In order to ensure the success of the Project Management Office (PMO), it is essential to first determine and agree upon the criteria for evaluation. To do this, it is recommended that three to five realistic Key Performance Indicators (KPIs) be established. The following KPIs should be considered when measuring and tracking the PMO’s performance:

  • The ratio of projects that were finalised compared to those that were left unfinished or abandoned needs to be assessed. Projects which have been subject to oversight from the Project Management Office should be given precedence over those which have not received any PMO involvement.
  • It is important to compare the estimated costs of a project with the actual expenses incurred by the business. This is a critical factor that should be taken into consideration when making any decisions, as it can significantly influence the success of the project.
  • We need to evaluate the Return on Investment (ROI) for initiatives that were coordinated by the Project Management Office (PMO) compared to those that did not involve PMO participation. This comparison will be beneficial in verifying the effectiveness of the existing PMO framework. Alternatively, the results of this analysis may be used to identify areas where improvements to the PMO framework are necessary.
  • On an annual basis, it is essential to compare the amount of time needed to complete projects of similar size and priority. To ensure that this Key Performance Indicator (KPI) is evaluated accurately, it is important to ensure that like is being compared to like; otherwise, the results will not be reflective of the project’s performance and will not be of use in improving the project output.
  • The Project Management Office (PMO) will assess the efficiency of resource allocation for a given project. This Key Performance Indicator (KPI) will evaluate the impact of resource availability on the timely completion of the project. Allocation of the right amount of resources will be determined and monitored to ensure the project stays on track and is completed on schedule.
  • It is recommended to reach out to the respective project teams and inquire about their experience with the Project Management Office (PMO) process and how it has impacted their projects. It would be beneficial to ask if the PMO provided support such as coaching and mentoring to help project teams to improve their skills. Furthermore, it would be advantageous to gain an understanding of whether the PMO engagement was advantageous in terms of successful project delivery.

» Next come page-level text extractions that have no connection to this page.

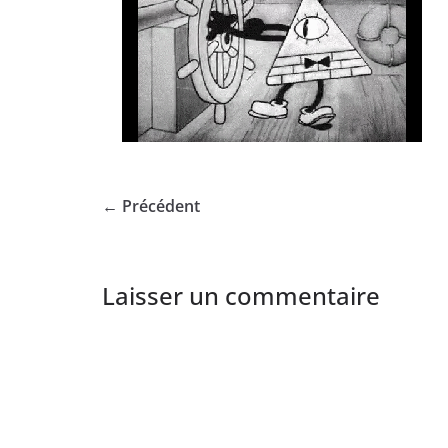
← Précédent
Laisser un commentaire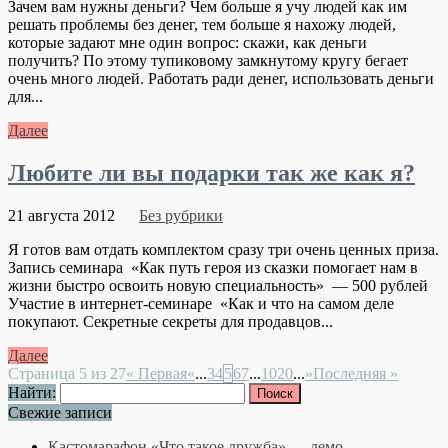
Зачем вам нужны деньги? Чем больше я учу людей как им
решать проблемы без денег, тем больше я нахожу людей,
которые задают мне один вопрос: скажи, как деньги
получить? По этому тупиковому замкнутому кругу бегает
очень много людей. Работать ради денег, использовать деньги
для...
Далее
Любите ли вы подарки так же как я?
21 августа 2012
Без рубрики
Я готов вам отдать комплектом сразу три очень ценных приза.
Запись семинара «Как путь героя из сказки помогает нам в
жизни быстро освоить новую специальность» — 500 рублей
Участие в интернет-семинаре «Как и что на самом деле
покупают. Секретные секреты для продавцов...
Далее
Страница 5 из 27
« Первая
«
...
3
4
5
6
7
...
10
20
...
»
Последняя »
Найти:
Свежие записи
Кастомарафон «Что такое дружба» — демо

The successful monitoring of the Project Management Office (PMO) should lead to improvements in the PMO’s operations for subsequent projects. Evaluating the PMO’s Key Performance Indicators (KPIs) following the completion of each project will ensure that the PMO continues to grow and remain viable.

PMO is critical now than ever

In spite of the progress made in program delivery with both waterfall and agile methods, more attention should be devoted to project delivery, including deployment and product launches. It is important to bear in mind the ultimate goal of the projects as well as some of the issues that are currently being faced. Evaluating these pain points will enable the business to create a better fit for the project management office (PMO) tasks required for project management. With this complex technical landscape, the PMO can be of great aid to both management and project teams.

As the project management landscape continues to evolve with the introduction of new technologies, processes, and project team dynamics, Project Management Offices (PMOs) have been adapting to meet the varying needs of organisations. By proactively responding to the unique environment within a company, PMOs can provide a wide range of services, from guidance and support to project teams, to oversight and governance of the entire portfolio. As a result, PMOs can play a crucial role in the successful execution of projects and the overall success of the organisation.

In order to foster program development and ensure alignment with an organisation’s long-term strategy, a PMO framework needs to be highly adaptable. As companies face the new challenges of technological advancements, remote working, and more complex projects, the advantages that the PMO can provide become increasingly appealing.